Yeah, there it was—everything I’d been through in the past twenty-four hours, including my most stupid move of walking into the woods by myself, then the sudden storm and—
Another boom of thunder made me shudder. Had I really been hit by lightning?
Since I could smell something burning—possibly me—I had to come to the conclusion that this was a definite possibility.
Not good.
Just in case it was gruesome, I kept my eyes tightly closed. I’d never been good with blood or guts, always being the one to faint in biology class when we’d had to dissect the poor little froggies.
I could feel rain plopping down on my face—or, at least, I hoped it was rain and not someone slobbering over me.
More smoke…
Maybe it was my own blood I could feel on my face, and with some sort of morbid curiosity, I lifted my hand and touched my jaw, then cracked an eye to peek.
Nope, not blood. Just rain. I closed my eye again, because somehow, ignorant bliss felt good for now.

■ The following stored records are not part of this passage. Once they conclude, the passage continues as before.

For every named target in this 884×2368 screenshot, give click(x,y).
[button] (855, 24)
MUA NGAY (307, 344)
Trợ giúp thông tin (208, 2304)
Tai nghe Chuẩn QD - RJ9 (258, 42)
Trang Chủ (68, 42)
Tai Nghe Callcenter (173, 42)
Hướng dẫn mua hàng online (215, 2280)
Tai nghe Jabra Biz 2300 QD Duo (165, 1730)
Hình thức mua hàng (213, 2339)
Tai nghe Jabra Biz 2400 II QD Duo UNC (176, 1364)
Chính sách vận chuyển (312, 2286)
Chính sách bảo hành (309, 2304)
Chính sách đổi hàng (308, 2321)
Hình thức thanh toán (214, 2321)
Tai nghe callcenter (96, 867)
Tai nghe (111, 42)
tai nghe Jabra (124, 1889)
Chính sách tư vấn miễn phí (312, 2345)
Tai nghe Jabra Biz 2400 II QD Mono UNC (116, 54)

Guess my mom had been correct about that whole running-in-a-storm thing. And damn, you know I hated to admit that.
“Rachel!”
At the extreme worry in Kel’s voice, I forced myself to open my eyes again. I looked up at the individual raindrops falling through the sky in such a mesmerizing pattern, landing on my face. I could feel water from the wet ground soak into my clothes, and probably more than a few bugs along with it, and I knew.
Somehow, in some way, I was different.
I peered at the tree next to me. The trunk looked weird, and it took me a moment, but finally I understood why. I could see through it, past the layers and layers of natural wood to the myriad ants crawling inside, winding their way up—
My heart kicked into gear really well on that, right up to heart-attack level, because it turned out I didn’t understand at all…

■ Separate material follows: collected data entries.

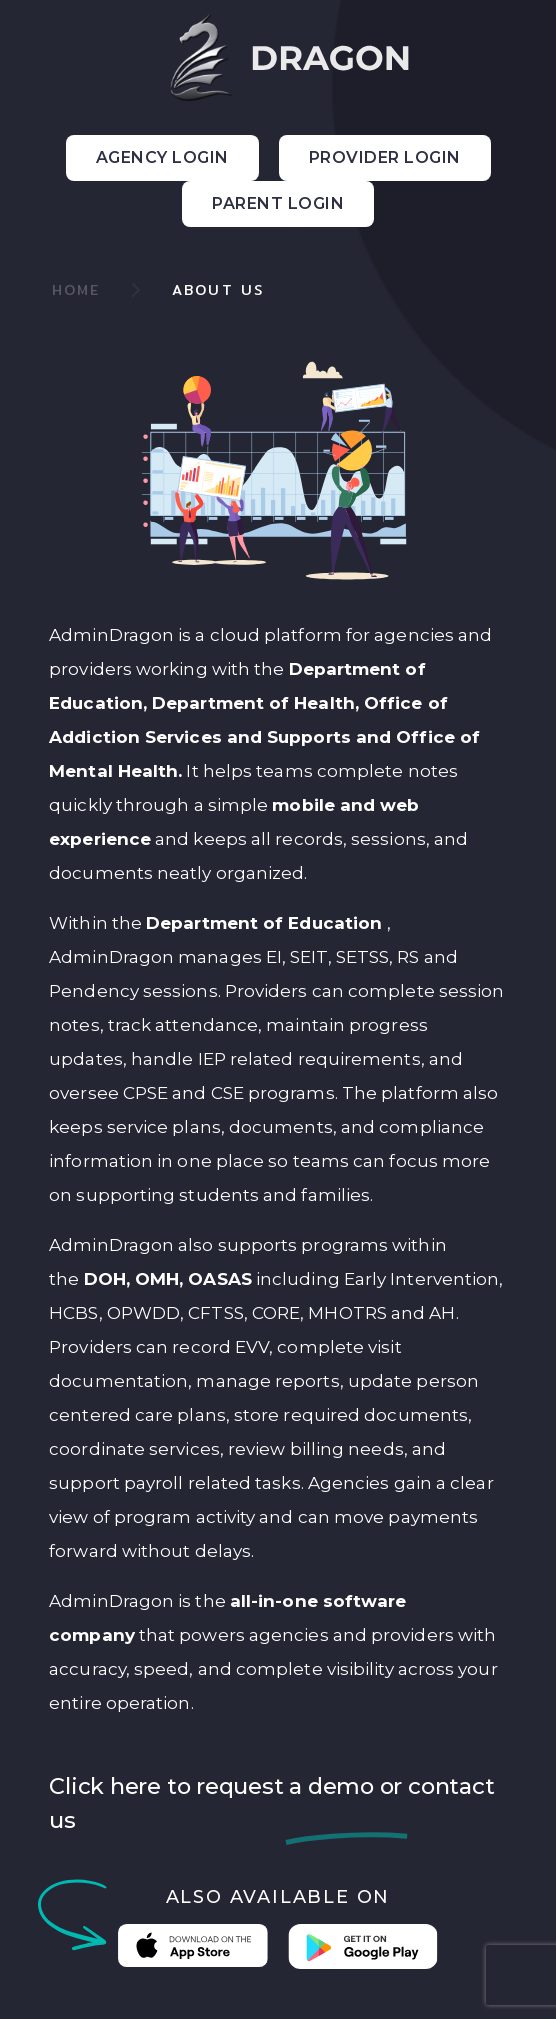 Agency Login (162, 157)
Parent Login (278, 203)
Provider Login (385, 157) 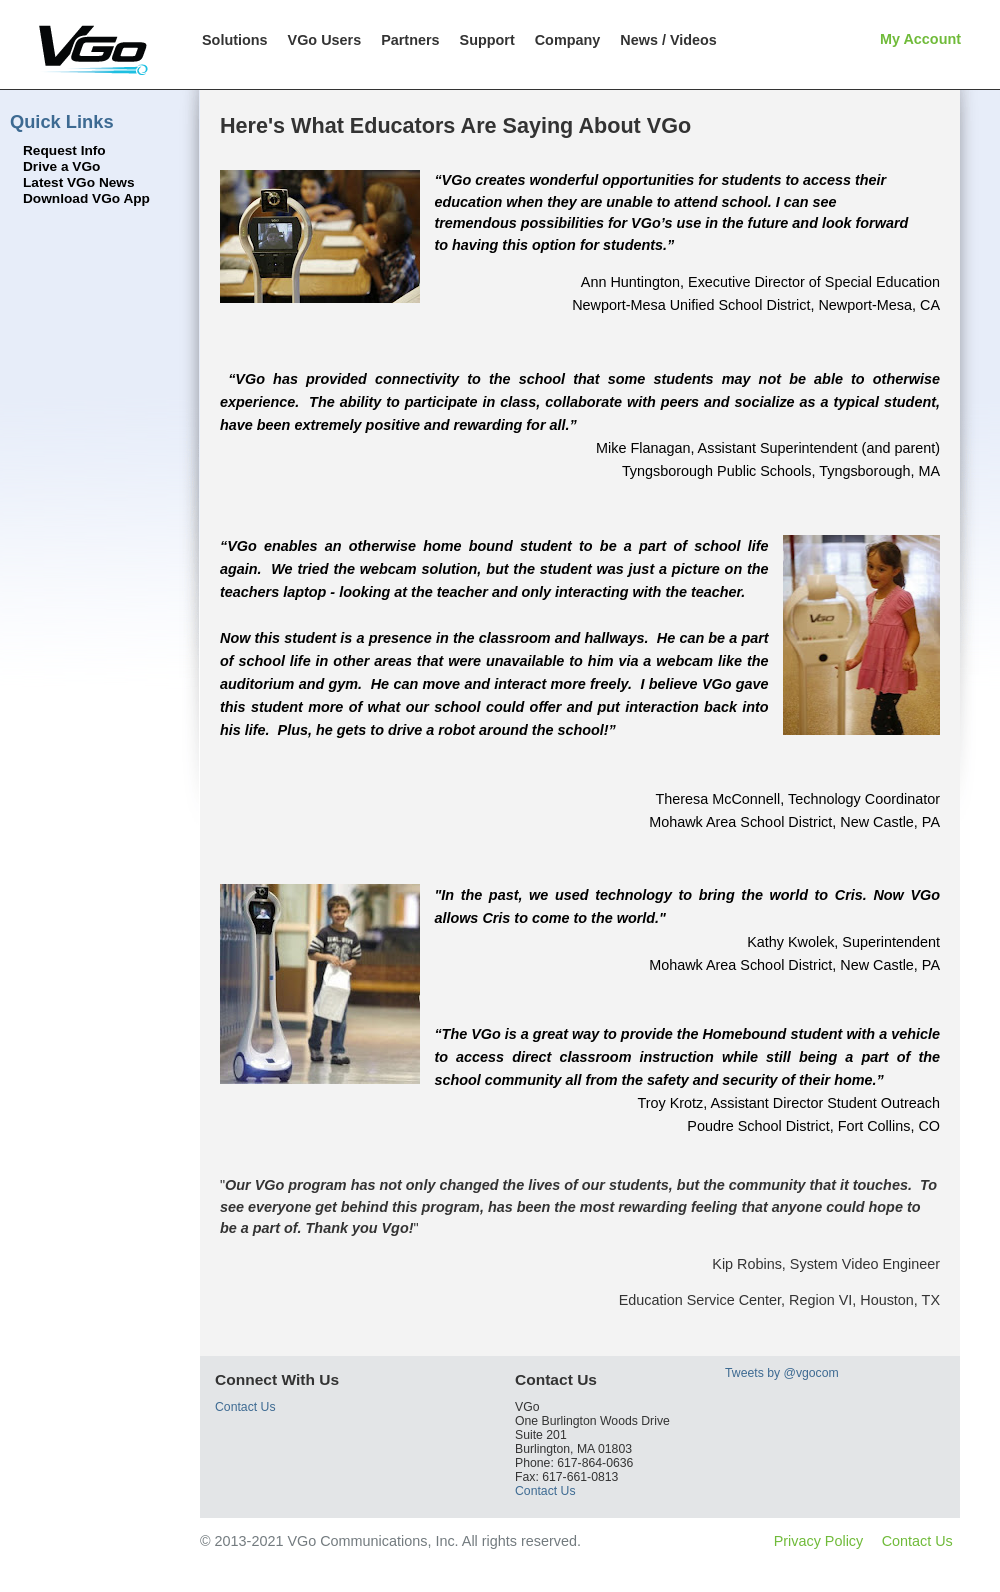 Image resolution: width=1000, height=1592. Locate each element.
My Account (920, 39)
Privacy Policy (819, 1541)
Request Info (64, 150)
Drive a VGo (61, 166)
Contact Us (245, 1407)
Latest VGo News (79, 182)
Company (568, 40)
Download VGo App (86, 198)
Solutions (235, 40)
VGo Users (325, 40)
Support (487, 40)
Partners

Breath hitching in my chest, I shook my head, and looked up into the sky again. Oh good. Everything there looked normal. But then I focused and…no, not normal.
Not even close.
Already the odd and violent storm was moving on, those horrendous black and gray clouds vanishing before my very eyes. Now I could see the moon, and it looked funny. This was because I could see each and every crater on it—which, by the way, seemed like they might be fun to explore.

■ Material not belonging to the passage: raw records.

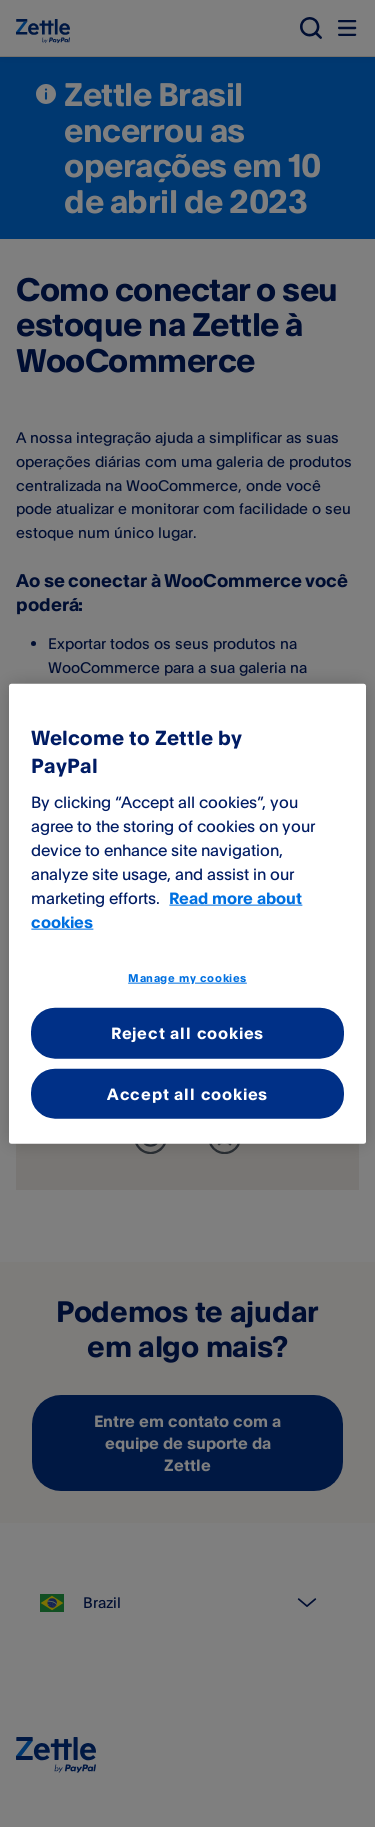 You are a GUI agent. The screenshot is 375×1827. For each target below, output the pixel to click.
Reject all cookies (187, 1033)
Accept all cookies (187, 1093)
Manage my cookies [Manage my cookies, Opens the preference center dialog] (187, 977) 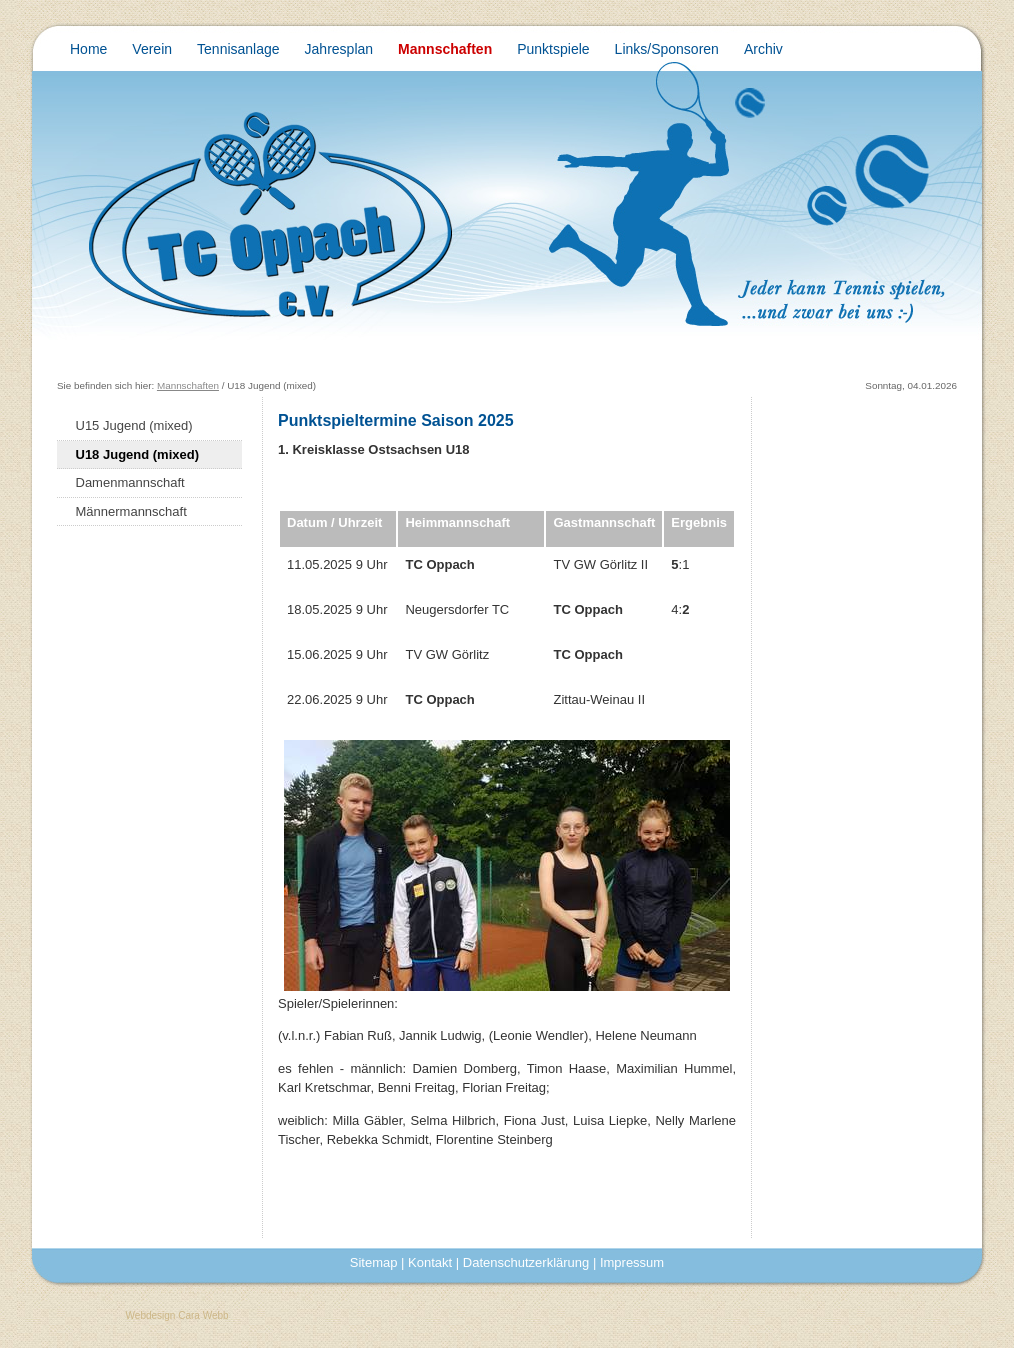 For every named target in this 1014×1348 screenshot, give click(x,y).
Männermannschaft (131, 511)
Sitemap (374, 1262)
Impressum (632, 1262)
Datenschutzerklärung (526, 1262)
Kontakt (430, 1262)
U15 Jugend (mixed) (134, 425)
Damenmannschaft (130, 482)
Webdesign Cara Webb (177, 1315)
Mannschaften (188, 385)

One step for mankind and all that.
“Christ, there you are.” Kellan dropped to his knees at my side and leaned over me. He had a smudge of dirt on his jaw, and his glasses hung from only one ear. His hair was plastered against his skull, his shirt saturated. In his hands he held what looked like a pen, but a beam of light came from it.
The guy actually carried a flashlight on him.
“What the hell happened?” he demanded. A few drops of water fell off the tip of his nose onto my face. “Why are you lying on the ground? Are you okay?”
Was I okay? Hmm, wasn’t that the question of the hour? Trying to figure out that very thing, I looked back up into the sky, watching the raindrops coming down, one by one. Wow, it was really beautiful.
Every part of everything around me seemed deeper, more colorful, richer…
More intense.
“Rach?” Kellan tossed aside his glasses and leaned over me, protecting me with his body, stroking my hair from my face. “You’re silent. You’re never silent.”
A bird flew overhead, and when I concentrated on its body, its wings flapping, I found I could see its heart pumping, beating…
Oh.
My.
God.
“Rach.”
“I think I broke a nail,” I whispered.
He stared at me. “Tell me you’re kidding.”
“I’m kidding.” I lifted my hand and studied my plain, trimmed-by-my-own-teeth nails.